@frm.mwz, Thanks for your reply, messaged you all the details and we're running new campaigns
Following up on the switching/quota errors, another test with several DS set to have all the same limits and the cron to match that limit did not work in terms of switching server at (with that same limit), but it overran the quota and switched significantly later randomly.
It seems to set "giveups" as 'sent' "yes" (bug), seems to miscount them for quota usage (bug), and then continues to use the same DS even though it gets 4xx errors a couple hundred times more, and then (randomly) switches between the other available DS.
Perhaps it would be good to take care of the 4xx errors by quickly dropping (marking it as used up for the current period) the DS where they came from, categorize those correctly as 'sent' "no" and then keep them in the queue and send them at the end of the campaign again with the next cron run after the whole camp is through (I thought it did that, but could not see it), and then with another DS (if available).
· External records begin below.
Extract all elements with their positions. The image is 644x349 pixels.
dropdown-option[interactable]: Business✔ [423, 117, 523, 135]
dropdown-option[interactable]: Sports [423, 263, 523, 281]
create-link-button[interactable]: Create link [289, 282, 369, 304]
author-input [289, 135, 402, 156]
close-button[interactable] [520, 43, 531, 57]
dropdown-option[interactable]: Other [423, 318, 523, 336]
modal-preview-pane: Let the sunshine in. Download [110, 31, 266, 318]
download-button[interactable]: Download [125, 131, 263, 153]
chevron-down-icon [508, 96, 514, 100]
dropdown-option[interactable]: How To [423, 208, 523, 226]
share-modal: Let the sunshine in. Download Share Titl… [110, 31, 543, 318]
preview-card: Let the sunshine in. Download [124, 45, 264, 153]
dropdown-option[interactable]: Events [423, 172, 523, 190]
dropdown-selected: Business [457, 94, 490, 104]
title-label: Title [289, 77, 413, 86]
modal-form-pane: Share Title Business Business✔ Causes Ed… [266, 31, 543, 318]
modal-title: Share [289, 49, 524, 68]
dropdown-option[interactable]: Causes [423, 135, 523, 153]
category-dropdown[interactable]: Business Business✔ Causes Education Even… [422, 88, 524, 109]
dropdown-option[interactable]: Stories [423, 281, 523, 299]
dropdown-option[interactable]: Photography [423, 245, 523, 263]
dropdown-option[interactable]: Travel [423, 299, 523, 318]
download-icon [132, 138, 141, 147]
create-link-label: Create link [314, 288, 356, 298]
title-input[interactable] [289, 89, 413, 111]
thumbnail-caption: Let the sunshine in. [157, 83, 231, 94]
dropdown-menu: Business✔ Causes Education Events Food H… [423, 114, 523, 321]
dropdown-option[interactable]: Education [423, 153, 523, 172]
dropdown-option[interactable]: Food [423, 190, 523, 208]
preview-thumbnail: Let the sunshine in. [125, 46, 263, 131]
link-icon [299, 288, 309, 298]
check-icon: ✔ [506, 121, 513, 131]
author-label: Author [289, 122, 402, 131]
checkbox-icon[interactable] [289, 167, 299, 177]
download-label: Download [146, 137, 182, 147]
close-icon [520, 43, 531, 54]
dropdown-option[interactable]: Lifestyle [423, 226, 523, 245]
Further differentiation by 4xx error might be useful.
# "421-Service unavailable" / "421 Too many connections." could be used to reduce connections, if possible (perhaps very hard to do during pcntl).
# "450-Requested mail action not taken: mailbox unavailable" / "450 Mail send limit exceeded." could be used to mark the DS as "unavailable" since the quota is used up for that period (this seems like the easiest, but could still be hard while pcntl is running).
# "451 Requested action aborted: local error in processing" could used to slow down as well, since it is oft related to DNS overload.
While the above may seem not really a mwz problem, it is in the end something the mwz user needs to cope with, as the switching needs to work under various (not just the above circumstances), and as such it would really be good to resolve this step-by-step.
Any better ideas/solutions most welcome!
Thx
Might amend this post with further observations/suggestions.